**To do**
The answer must consist of every line from the entries that holds the word "truyền".

[Transcribed page contents]
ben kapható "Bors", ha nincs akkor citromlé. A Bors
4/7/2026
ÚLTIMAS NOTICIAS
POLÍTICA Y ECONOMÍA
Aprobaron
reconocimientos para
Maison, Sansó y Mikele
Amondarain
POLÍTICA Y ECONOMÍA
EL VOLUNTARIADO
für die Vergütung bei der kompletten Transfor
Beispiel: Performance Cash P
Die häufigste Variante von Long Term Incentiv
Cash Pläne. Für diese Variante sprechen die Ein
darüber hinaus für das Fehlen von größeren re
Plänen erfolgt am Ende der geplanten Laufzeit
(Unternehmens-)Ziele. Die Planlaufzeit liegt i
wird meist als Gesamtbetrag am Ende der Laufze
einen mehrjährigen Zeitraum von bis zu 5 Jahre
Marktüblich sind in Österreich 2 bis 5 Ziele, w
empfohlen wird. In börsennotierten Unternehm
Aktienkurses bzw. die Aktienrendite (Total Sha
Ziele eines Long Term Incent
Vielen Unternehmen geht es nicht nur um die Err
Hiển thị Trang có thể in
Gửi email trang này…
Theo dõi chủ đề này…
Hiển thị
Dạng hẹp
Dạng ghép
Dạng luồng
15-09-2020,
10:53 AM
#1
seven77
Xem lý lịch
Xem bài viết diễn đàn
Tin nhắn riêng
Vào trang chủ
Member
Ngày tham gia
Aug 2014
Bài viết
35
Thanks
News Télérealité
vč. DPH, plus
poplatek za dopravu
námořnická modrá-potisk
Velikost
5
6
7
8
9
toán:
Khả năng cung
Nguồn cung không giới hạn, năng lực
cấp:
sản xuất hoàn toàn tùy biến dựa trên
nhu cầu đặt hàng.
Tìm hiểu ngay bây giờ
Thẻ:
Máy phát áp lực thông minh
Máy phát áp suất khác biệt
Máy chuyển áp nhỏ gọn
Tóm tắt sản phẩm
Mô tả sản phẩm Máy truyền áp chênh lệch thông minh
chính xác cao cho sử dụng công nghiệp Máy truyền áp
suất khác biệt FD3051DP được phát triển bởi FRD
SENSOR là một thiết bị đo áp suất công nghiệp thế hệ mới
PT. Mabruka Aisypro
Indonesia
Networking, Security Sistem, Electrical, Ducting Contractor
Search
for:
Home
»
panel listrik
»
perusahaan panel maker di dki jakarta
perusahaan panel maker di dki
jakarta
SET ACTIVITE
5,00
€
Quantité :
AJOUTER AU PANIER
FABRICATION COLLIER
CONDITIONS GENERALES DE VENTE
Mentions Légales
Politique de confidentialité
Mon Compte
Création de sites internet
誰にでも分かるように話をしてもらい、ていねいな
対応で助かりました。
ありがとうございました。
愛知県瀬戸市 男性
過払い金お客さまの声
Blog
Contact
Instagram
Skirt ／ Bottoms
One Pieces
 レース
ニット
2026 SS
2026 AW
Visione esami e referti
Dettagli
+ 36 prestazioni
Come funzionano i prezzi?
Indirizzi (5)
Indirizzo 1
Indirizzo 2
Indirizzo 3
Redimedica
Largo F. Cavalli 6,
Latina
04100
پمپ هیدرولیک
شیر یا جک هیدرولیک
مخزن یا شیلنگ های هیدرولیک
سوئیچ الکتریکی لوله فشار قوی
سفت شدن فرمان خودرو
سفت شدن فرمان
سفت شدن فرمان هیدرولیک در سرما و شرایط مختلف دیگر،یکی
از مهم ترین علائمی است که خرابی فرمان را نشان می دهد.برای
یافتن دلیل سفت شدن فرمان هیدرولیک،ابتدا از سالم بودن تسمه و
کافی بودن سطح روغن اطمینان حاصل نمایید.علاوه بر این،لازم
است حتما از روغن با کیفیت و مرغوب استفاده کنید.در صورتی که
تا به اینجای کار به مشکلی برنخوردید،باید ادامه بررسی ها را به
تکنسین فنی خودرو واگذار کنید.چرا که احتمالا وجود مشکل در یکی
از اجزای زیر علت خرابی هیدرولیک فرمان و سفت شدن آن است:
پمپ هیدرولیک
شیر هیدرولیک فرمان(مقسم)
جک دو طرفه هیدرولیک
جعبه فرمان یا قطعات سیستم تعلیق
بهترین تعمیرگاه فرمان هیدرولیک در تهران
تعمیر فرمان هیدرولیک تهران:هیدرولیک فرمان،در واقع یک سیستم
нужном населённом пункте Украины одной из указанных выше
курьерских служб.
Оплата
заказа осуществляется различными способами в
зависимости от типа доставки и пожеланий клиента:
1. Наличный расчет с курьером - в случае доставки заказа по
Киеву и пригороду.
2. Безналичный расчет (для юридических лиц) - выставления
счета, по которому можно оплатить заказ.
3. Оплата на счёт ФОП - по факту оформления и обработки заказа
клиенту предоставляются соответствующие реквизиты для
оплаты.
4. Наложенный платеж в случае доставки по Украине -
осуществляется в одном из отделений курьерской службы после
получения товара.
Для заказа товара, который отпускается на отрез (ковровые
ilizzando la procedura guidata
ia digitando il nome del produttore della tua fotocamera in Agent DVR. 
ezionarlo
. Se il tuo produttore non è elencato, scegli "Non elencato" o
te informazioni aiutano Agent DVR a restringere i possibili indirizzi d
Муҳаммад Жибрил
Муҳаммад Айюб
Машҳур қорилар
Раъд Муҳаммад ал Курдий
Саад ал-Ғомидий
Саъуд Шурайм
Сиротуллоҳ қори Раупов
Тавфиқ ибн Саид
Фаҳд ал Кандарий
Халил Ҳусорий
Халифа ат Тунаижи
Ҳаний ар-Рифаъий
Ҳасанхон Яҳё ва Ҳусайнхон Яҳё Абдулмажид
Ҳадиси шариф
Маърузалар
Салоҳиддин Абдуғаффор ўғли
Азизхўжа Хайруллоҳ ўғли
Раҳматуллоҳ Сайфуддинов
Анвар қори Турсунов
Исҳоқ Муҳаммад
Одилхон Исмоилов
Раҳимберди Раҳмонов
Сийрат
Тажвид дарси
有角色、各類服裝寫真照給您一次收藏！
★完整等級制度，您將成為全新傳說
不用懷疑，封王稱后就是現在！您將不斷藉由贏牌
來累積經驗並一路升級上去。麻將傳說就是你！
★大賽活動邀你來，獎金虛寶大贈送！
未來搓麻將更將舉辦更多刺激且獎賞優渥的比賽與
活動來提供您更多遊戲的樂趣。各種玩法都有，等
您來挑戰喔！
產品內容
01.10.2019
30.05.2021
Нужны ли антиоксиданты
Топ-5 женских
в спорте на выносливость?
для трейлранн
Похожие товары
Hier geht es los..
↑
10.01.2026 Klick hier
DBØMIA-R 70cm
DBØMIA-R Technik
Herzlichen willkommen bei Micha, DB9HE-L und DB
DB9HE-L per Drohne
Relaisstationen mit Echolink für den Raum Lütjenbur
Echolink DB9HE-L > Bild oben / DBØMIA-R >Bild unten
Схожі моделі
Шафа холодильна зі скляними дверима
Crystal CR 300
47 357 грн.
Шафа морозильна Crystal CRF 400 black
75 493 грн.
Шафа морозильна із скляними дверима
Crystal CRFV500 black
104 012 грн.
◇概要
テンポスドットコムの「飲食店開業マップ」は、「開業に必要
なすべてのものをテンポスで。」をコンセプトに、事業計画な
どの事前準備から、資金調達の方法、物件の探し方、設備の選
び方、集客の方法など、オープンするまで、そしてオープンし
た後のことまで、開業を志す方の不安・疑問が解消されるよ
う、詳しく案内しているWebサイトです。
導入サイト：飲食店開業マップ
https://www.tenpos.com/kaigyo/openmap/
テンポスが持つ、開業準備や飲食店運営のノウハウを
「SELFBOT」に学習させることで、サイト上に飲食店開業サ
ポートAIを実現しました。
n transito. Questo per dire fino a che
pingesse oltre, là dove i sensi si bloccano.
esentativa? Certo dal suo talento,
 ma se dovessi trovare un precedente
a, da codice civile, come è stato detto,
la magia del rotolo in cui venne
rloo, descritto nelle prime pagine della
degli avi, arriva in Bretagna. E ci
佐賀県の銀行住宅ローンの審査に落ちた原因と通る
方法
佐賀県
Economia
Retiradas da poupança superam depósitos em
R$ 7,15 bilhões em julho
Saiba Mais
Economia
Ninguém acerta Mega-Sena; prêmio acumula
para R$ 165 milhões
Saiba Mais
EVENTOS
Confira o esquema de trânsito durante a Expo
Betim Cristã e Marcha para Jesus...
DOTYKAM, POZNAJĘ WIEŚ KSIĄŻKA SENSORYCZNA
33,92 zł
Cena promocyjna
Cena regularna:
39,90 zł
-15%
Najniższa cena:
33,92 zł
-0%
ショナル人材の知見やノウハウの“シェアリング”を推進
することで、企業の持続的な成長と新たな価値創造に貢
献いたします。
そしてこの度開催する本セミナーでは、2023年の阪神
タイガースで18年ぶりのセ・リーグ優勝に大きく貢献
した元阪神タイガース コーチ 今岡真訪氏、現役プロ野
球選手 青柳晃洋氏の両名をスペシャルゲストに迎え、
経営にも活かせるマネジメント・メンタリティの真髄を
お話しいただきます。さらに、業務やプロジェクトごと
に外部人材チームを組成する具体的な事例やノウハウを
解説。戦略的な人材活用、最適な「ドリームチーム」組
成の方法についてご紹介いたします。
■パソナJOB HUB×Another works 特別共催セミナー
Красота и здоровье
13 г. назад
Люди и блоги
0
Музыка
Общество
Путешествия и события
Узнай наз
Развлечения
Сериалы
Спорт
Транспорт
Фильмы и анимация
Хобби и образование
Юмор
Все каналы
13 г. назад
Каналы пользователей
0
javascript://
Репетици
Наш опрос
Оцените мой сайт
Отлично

**Answer to this task**
Mô tả sản phẩm Máy truyền áp chênh lệch thông minh
chính xác cao cho sử dụng công nghiệp Máy truyền áp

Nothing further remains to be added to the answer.